Start of Block

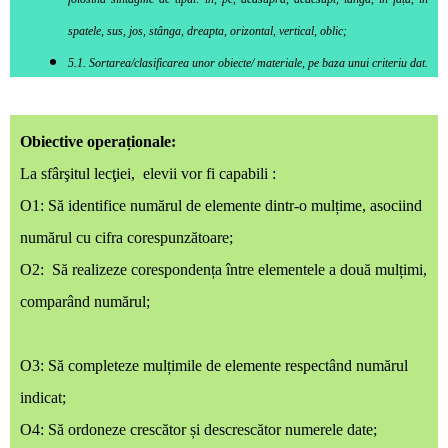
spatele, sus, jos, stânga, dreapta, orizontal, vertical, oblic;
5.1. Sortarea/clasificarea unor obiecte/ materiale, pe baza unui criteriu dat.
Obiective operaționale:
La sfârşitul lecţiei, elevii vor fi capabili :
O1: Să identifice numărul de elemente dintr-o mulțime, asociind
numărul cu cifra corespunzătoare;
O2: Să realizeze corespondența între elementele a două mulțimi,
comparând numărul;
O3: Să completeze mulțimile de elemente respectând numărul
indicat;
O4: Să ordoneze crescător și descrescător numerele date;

End of Block
Start of Block

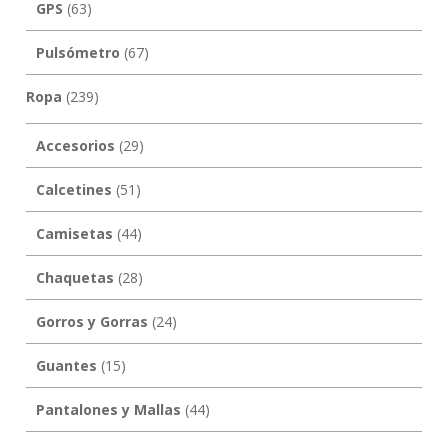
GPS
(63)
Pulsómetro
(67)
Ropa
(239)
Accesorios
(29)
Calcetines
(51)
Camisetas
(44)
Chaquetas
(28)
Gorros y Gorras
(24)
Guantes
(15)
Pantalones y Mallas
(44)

End of Block

What is needed => Copy each line above containing the string "numărul".

Written answer =>
O1: Să identifice numărul de elemente dintr-o mulțime, asociind
numărul cu cifra corespunzătoare;
comparând numărul;
O3: Să completeze mulțimile de elemente respectând numărul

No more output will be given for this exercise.